グローバルのヒント
グローバル・コネクター
第75回「国内・海外の共通言語はコミュニケーション力」駒井愼二さん
さまざまな分野で活躍する方にお話を伺うインタビュー「グローバル・コネクター®」。今回のゲストは知的財産を扱うピラミデ国際特許事務所の代表を務める弁理士の駒井愼二さんです。
木暮 海外とのつながりは少年時代の趣味がきっかけだったそうですね。
駒井 10代の初めごろからアマチュア無線に興味を持ち、中学生のころには最難関である第1級アマチュア無線技士の国家資格を取りました。昇級すると自分から発信できる電力ワット数が増え、音声による会話のみならず欧文・和文のモールス信号による交信で通信対象地域も広がります。狙いは日本から電波伝搬状況の厳しい西アフリカやカリブ海の国々のアマチュア無線家との通信のほか、豪州などの親日家との定期的な交信でした。公共の電波を利用するので自身の英会話レベルは必然的に向上したように思います。
木暮 セメント会社でキャリアをスタートさせます。
駒井 大学で化学工学を学び、当時は「粉体工学」がはやっていたことから地元を母体とする大阪セメントに就職しました。最初は滋賀県の伊吹工場でセメント製造や品質管理の部門で働き、その後、本社でプロセス開発をやっていたところ、財閥系の競合会社と合併することになりました。対等合併という形でしたが、相手の方が規模は大きいですし、社風も両社で異なります。生え抜きの先輩の中には苦労した人も多くいたようです。当時は「知的財産部」に所属していました。次世代に関する最先端技術を保護する部門だったことからやりがいを感じ、「法的思考力」を学ぶことにより弁護士・弁理士の方との連携も円滑に行えました。
木暮 どういうことですか。
駒井 知財の取り扱いは会社ごとに違うため、各種の社内規定を統一する作業が必須です。発明者への報酬や、発明で得た利益に対する対価を決めるなどの「職務発明規定」は特に重要です。合併相手からは部長クラスが交渉に臨んできます。こちらは係長ポストだった私が知財業務の中心となって対応し、人員整理問題を含めて彼らと規定の統一化を行いました。

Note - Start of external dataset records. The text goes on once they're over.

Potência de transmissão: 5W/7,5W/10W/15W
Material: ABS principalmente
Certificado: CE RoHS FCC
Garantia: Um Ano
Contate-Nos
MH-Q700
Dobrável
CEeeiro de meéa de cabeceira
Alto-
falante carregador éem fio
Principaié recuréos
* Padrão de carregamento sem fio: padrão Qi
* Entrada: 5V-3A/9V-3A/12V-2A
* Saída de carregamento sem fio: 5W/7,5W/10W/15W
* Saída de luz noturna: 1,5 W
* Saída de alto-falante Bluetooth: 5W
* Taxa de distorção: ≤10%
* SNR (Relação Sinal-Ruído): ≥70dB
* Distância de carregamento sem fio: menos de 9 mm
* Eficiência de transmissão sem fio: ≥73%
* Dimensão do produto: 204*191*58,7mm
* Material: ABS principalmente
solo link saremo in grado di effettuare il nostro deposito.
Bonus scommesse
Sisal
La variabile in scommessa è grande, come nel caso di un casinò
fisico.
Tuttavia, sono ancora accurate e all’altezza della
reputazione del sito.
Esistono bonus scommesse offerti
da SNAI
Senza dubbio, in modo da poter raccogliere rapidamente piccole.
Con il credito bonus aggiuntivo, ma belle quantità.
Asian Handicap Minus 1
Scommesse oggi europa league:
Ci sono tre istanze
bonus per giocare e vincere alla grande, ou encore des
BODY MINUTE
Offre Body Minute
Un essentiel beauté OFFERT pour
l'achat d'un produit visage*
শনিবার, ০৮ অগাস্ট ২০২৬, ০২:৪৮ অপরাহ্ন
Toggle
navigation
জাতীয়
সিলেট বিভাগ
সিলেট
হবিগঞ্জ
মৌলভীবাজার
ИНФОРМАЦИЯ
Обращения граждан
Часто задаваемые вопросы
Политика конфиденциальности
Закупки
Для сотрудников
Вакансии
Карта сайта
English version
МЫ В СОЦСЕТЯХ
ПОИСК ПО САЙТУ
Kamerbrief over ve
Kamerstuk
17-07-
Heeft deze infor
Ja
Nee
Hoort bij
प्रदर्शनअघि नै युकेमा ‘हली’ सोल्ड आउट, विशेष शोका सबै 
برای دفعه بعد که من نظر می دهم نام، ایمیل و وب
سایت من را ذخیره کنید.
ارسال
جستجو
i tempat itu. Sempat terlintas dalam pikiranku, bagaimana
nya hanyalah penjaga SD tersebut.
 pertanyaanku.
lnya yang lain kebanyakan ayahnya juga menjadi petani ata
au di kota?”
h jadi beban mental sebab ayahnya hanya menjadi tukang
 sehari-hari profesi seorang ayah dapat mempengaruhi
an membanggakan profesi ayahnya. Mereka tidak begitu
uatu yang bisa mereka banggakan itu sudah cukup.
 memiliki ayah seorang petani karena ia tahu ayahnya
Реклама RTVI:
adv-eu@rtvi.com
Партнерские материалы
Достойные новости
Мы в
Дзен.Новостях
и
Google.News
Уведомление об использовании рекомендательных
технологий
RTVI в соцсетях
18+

木暮 30代の中堅社員にとって、知財交渉のプレッシャーたるや。合併後は知財のフィールドも変わりましたか。
駒井 統廃合を経て、東京の本社に呼ばれました。内容もグローバルなものが多くなりました。当時は本業のセメント以外に光ファイバー通信にも乗り出していたんです。本業であれば知識や経験もあって対応できるのですが、非セメント部門ではそうはいきません。後発メーカーとしての難しさを味わいました。
木暮 経営されている事務所の強みとして、コミュニケーションの力を掲げていらっしゃるのは、そのときの経験も関係しているとか。
駒井 つくづく実感したのが、人とのコミュニケーション力の重要性です。光ファイバー通信事業では、日本の大手メーカーと特許に関するライセンス交渉がありました。こちらは、いわば「セメント屋」です。渉外を専門に担う部署はありません。通信に関する技術的な内容だけではなく金額や期間などの条件交渉も自分たちで担当せざるを得ない。コミュニケーション力がないと太刀打ちできないのです。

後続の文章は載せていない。